Let’s say you feel lazy to cook after work, so you order Take Away food. I have a local Thai place where buy some thai food, green curry for example, Pad Thai for example. Thai food is the food from Thailand. And my local place offers take away food, para llevar. Take it away and eat it at home.

There is also a lot of pizza places around and I also buy a take away pizza and I eat it at home.

So to sum up, remember that there is a difference between bring and take is to do with the direction of where the speaker is located.

If you are carrying something away from the speaker, you should use take.
If you are carrying something towards the speaker, you should use bring.

In simple terms, just imagine, you ask people to bring things to you, and you take things to other people.

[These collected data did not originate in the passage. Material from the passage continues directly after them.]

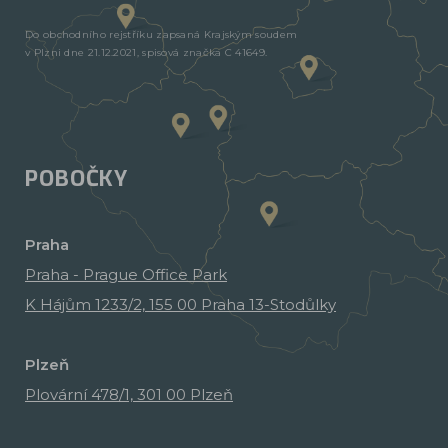
Do obchodního rejstříku zapsaná Krajským soudem
v Plzni dne 21.12.2021, spisová značka C 41649.
POBOČKY
Praha
Praha - Prague Office Park
K Hájům 1233/2, 155 00 Praha 13-Stodůlky
Plzeň
Plovární 478/1, 301 00 Plzeň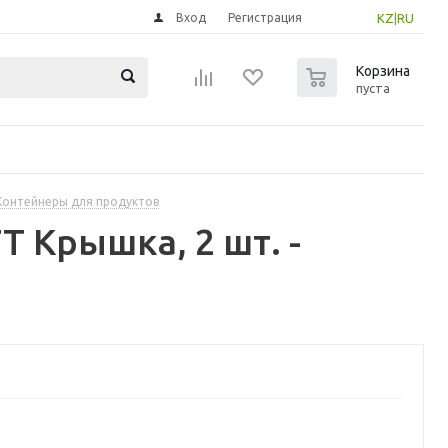
Вход
Регистрация
KZ
|
RU
0
Корзина
пуста
Контейнеры для продуктов
 Крышка, 2 шт. -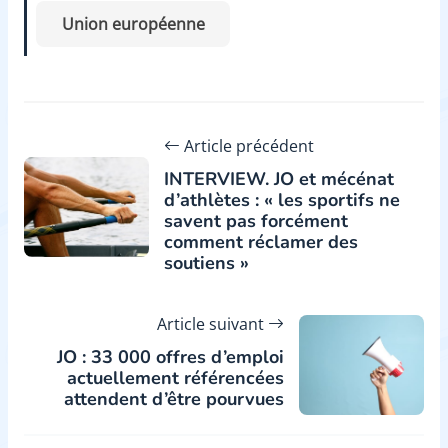
Union européenne
Article précédent
INTERVIEW. JO et mécénat
d’athlètes : « les sportifs ne
savent pas forcément
comment réclamer des
soutiens »
Article suivant
JO : 33 000 offres d’emploi
actuellement référencées
attendent d’être pourvues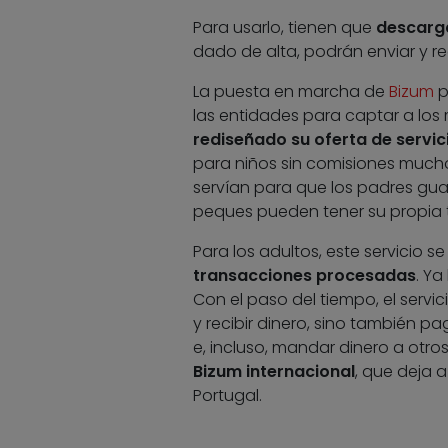
Para usarlo, tienen que
descarg
dado de alta, podrán enviar y rec
La puesta en marcha de
Bizum
p
las entidades para captar a los 
rediseñado su oferta de servic
para niños sin comisiones much
servían para que los padres guar
peques pueden tener su propia 
Para los adultos, este servicio s
transacciones procesadas
. Ya
Con el paso del tiempo, el servi
y recibir dinero, sino también pa
e, incluso, mandar dinero a otro
Bizum internacional
, que deja a
Portugal.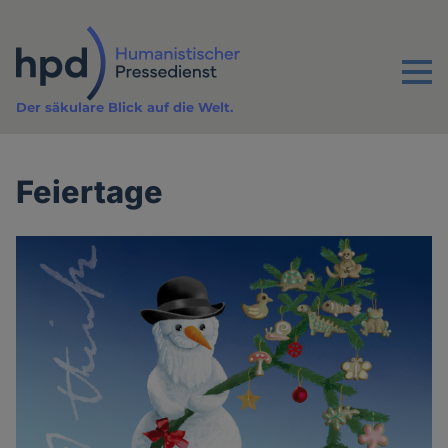
Direkt
zum
Inhalt
Menu
Der säkulare Blick auf die Welt.
Feiertage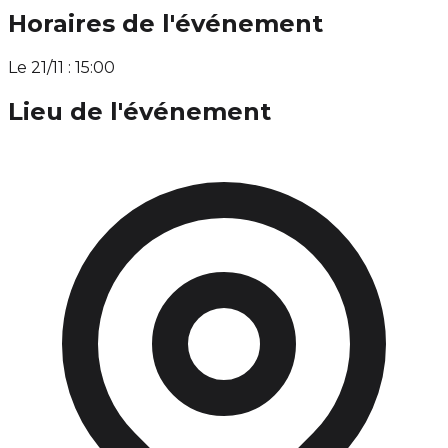
Horaires de l'événement
Le 21/11 : 15:00
Lieu de l'événement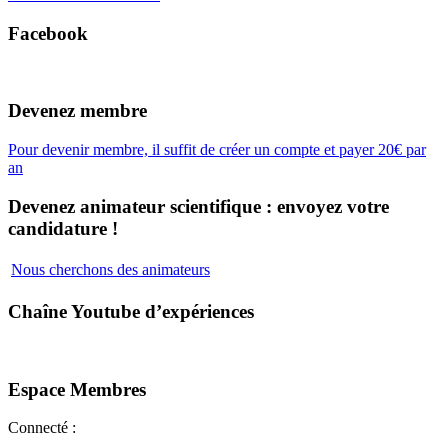
Facebook
Devenez membre
Pour devenir membre, il suffit de créer un compte et payer 20€ par
an
Devenez animateur scientifique : envoyez votre
candidature !
Nous cherchons des animateurs
Chaîne Youtube d’expériences
Espace Membres
Connecté :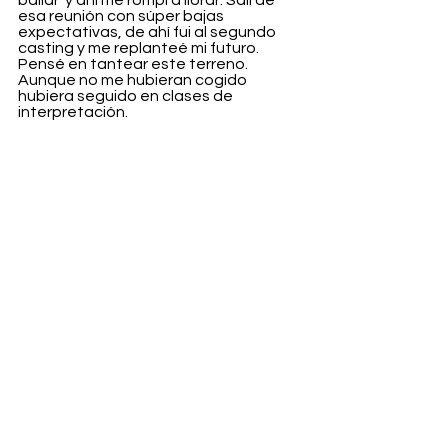
esa reunión con súper bajas 
expectativas, de ahí fui al segundo 
casting y me replanteé mi futuro. 
Pensé en tantear este terreno. 
Aunque no me hubieran cogido 
hubiera seguido en clases de 
interpretación. 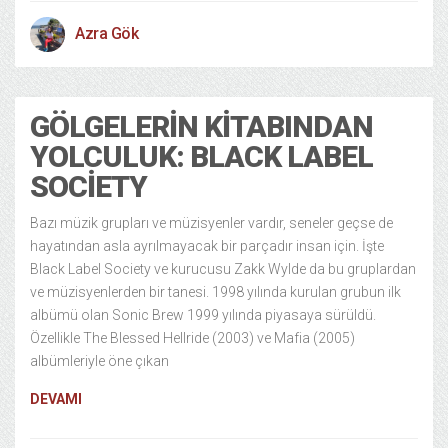
Azra Gök
GÖLGELERIN KITABINDAN
YOLCULUK: BLACK LABEL
SOCIETY
Bazı müzik grupları ve müzisyenler vardır, seneler geçse de
hayatından asla ayrılmayacak bir parçadır insan için. İşte
Black Label Society ve kurucusu Zakk Wylde da bu gruplardan
ve müzisyenlerden bir tanesi. 1998 yılında kurulan grubun ilk
albümü olan Sonic Brew 1999 yılında piyasaya sürüldü.
Özellikle The Blessed Hellride (2003) ve Mafia (2005)
albümleriyle öne çıkan
DEVAMI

And now amigos we are approaching the end of the show, next week I will cover some phrasal verbs using these irregular verbs we learnt in the previous few episodes, verbs like come, go, get, take, bring and carry. With an exception of the word Carry it’s a regular verb! The past tense is Carried. These are the most common verbs you should know and you should be aware of. Using these common verbs will help you structure or structure some common phrasal verbs. For now, this is all you have to know to sound more fluent.

Thank you for joining me and thank you sticking around for 50 episodes, whoa, amazing.

And remember, there is more to come!

Don’t forget all transcriptions are available on my website, www.englishmadesimple.net
It’s been a pleasure yet again. See you on the flipside amigos! Hasta la proxima! Should I say, ciao, arrivederci!